I no longer use Zyprexa, but use Seroquel when I get ill but as soon as I am better I discontinue. I encourage you to look up your meds and be proactive with your healthcare. There is no proof that staying on that anti psycotic long term is of any benefit to you.
Geodon - The effectiveness of ziprasidone for longer-term use and for prophylactic use in mania has not been systematically evaluated in controlled clinical trials. Therefore, physicians who elect to use ziprasidone for extended periods should periodically re-evaluate the long-term risks and benefits of the drug for the individual patient (see DOSAGE AND ADMINISTRATION).
Bipolar Mania Initial Treatment
Oral ziprasidone should be administered at an initial daily dose of 40 mg BID with food. The dose should then be increased to 60 mg or 80 mg BID on the second day of treatment and subsequently adjusted on the basis of toleration and efficacy within the range 40-80 mg BID. In the flexible-dose clinical trials, the mean daily dose administered was approximately 120 mg (see CLINICAL PHARMACOLOGY).
There is no body of evidence available from controlled trials to guide a clinician in the longer-term management of a patient who improves during treatment of mania with ziprasidone. While it is generally agreed that pharmacological treatment beyond an acute response in mania is desirable, both for maintenance of the initial response and for prevention of new manic episodes, there are no systematically obtained data to support the use of ziprasidone in such longer-term treatment (i.e., beyond 3 weeks).
Seroquel - Maintenance Treatment: While there is no body of evidence available to answer the question of how long the patient treated with SEROQUEL should be maintained, it is generally recommended that responding patients be continued beyond the acute response, but at the lowest dose needed to maintain remission. Patients should be periodically reassessed to determine the need for maintenance treatment.
Reinitiation of Treatment in Patients Previously Discontinued: Although there are no data to specifically address reinitiation of treatment, it is recommended that when restarting patients who have had an interval of less than one week off SEROQUEL, titration of
SEROQUEL is not required and the maintenance dose may be reinitiated. When restarting therapy of patients who have been off
SEROQUEL for more than one week, the initial titration schedule should be followed.
hi my name is Ashley I am 24 years old and was diagnosed with bipolar disorder at age17. I have been on many different medicines. I am now on seroquel 200mg and cymbalta 120 mg a day this combination of meds has helped me alot. The cymbalta exceeds the maximum amount but it helps me with my anxiety. I hope that you can get on some meds that help you. Don't give it it will happen and you will get better. Seeing a therapist on a regular basis has also helped me. Good Luck and I will pray for you
Hi, my name is Sharon Barnette. I have been diagnosised Bipolar for along time. I take Abilify 30mg.
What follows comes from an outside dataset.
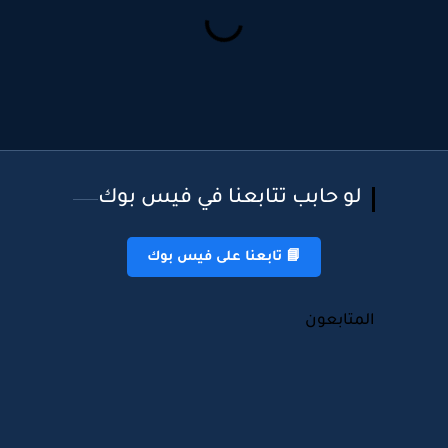
لو حابب تتابعنا في فيس بوك
📘 تابعنا على فيس بوك
المتابعون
This stuff is a miracle drug for settling down your symptoms you are describing. It really really does level off your mood totally. I also take 300 to 600mg of Seroquel at night to sleep. I have taken 50mg Seroquel in the day for anxiety and it was very helpful.
Also, Ashley is right, a good therapist is excellent to have to talk to about your life and the feeling associated with what you are going through.